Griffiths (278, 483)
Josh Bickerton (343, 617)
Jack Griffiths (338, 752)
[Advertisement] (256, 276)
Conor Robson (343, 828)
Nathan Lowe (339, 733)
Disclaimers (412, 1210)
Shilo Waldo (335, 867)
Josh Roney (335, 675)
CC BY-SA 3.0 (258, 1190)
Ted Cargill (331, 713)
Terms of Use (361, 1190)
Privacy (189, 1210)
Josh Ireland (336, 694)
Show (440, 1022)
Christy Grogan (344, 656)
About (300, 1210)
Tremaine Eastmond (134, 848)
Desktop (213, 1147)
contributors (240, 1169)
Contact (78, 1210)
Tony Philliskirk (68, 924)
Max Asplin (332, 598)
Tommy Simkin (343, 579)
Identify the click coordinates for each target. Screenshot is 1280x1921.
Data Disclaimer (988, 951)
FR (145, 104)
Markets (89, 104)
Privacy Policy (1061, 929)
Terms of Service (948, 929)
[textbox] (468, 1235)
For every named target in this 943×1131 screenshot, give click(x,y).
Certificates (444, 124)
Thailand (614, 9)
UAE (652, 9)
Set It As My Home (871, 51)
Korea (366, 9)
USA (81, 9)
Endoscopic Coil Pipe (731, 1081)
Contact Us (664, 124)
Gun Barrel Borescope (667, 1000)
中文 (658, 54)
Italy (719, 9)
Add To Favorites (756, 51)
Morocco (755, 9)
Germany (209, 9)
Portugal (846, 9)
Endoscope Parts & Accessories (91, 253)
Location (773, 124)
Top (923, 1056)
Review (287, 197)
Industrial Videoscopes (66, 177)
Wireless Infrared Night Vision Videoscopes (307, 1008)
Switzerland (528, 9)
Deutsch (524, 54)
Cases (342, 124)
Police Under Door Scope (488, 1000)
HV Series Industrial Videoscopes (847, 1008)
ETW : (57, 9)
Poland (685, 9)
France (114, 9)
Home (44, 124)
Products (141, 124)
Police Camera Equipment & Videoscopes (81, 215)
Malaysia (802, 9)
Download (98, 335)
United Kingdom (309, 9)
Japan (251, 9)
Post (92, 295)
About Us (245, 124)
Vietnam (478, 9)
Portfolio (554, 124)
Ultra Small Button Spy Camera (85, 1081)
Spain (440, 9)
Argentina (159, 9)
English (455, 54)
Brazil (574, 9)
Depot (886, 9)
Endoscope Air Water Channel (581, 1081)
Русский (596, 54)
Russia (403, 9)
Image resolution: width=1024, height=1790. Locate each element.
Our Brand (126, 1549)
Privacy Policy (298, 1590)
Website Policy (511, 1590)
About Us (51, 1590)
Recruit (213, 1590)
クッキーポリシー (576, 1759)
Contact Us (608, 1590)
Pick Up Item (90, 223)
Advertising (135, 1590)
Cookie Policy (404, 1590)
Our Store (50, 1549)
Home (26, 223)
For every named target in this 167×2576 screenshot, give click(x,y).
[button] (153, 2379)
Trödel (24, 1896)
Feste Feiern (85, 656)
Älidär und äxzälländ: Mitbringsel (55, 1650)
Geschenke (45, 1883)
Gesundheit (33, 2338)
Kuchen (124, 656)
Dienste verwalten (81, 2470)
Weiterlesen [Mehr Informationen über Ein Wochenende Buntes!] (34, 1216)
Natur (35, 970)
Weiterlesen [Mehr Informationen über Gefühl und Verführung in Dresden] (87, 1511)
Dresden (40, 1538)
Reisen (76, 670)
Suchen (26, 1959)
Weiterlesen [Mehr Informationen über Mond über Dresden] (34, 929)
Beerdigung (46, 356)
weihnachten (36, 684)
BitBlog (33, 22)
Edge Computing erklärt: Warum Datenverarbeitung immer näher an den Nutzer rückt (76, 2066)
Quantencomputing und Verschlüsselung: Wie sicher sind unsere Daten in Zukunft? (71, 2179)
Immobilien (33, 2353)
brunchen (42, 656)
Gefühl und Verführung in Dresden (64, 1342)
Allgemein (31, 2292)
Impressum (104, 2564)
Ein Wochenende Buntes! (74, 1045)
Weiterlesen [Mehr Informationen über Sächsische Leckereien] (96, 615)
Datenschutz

WORK REQUEST:
Each line containing "this" belongs in the answer; pick these out of the material and copy them.

TASK RESPONSE:
For every named target in this 943×1131 screenshot, give click(x,y).
For every named target in this 167×2576 screenshot, give click(x,y).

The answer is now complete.